Lufthanasa, like other airlines, was pissed that customers were routinely catching their employees claiming their luggage was "lost" when it was sometimes even sitting a few dozen feet from the person who was claiming the luggage was lost, so they made up some obvious nonsense about them being hazardous.

Unless you think a huge, high-end airline "got confused"? It wouldn't have been against regs even if ti was a lithium ion battery because it's so tiny. What do you think they do about the millions of electric toothbrushes and shavers people travel with that have much larger lithium ion batteries?

They retracted it because it ended up causing a Striesand Effect, putting a lot of sunlight on how airlines do a very brisk business selling "lost" luggage.


> Unless you think a huge, high-end airline "got confused"?

Having dealt with battery regulations with airlines, couriers and postal services many times, yes, yes I do. They routinely fuck it up, even claiming that AA Alkaline batteries are too dangerous to ship.

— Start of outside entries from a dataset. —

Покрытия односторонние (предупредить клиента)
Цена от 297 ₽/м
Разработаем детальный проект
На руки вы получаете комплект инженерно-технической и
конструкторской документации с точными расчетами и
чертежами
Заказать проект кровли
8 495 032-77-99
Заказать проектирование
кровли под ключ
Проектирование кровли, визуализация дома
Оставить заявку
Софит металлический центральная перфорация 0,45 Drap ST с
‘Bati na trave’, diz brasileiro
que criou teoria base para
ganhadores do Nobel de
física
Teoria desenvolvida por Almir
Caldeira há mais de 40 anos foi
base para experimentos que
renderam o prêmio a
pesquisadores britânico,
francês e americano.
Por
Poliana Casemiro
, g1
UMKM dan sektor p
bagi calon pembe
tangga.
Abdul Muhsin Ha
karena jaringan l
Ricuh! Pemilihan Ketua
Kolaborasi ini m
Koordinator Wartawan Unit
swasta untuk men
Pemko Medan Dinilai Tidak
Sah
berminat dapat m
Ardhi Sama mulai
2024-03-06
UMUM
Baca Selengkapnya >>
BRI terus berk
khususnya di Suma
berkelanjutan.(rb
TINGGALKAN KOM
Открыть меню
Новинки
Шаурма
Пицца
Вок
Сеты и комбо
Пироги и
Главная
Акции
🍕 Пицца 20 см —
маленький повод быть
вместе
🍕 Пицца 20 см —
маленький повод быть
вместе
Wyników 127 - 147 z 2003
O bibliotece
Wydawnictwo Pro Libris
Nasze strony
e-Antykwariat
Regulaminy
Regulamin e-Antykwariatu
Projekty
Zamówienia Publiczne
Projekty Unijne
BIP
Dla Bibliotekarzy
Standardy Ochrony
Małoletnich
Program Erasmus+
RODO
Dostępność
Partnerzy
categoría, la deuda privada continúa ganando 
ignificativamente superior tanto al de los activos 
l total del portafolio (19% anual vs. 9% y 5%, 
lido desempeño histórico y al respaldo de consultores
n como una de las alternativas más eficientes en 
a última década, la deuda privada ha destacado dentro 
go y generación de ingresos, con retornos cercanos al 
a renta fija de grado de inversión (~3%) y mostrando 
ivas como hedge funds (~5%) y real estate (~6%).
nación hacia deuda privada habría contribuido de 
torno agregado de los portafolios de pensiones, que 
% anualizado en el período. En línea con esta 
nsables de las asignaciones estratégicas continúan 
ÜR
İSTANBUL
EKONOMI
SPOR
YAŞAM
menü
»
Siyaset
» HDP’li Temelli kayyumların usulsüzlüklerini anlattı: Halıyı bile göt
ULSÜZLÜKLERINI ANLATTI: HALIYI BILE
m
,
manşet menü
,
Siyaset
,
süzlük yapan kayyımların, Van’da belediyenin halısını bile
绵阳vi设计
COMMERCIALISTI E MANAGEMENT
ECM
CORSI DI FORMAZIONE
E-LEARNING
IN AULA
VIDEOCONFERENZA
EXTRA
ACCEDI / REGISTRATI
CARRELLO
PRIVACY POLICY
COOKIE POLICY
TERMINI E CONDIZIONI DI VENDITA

> They retracted it because it ended up causing a Striesand Effect, putting a lot of sunlight on how airlines do a very brisk business selling "lost" luggage.

... and lots of cases of "lost" luggage being due to the fact that decades after implementing paper tags, neither airlines nor bag/trolley manufacturers have gotten their asses together and worked on a standardized way to reduce instances of tags simply getting ripped off during handling.

Like, it wouldn't even be that hard. Place a long, wide recess maybe 2mm deep along the entire trolley, where the tag can be stuck in and is guarded that way against conveyor belts or other bags ripping off the tag.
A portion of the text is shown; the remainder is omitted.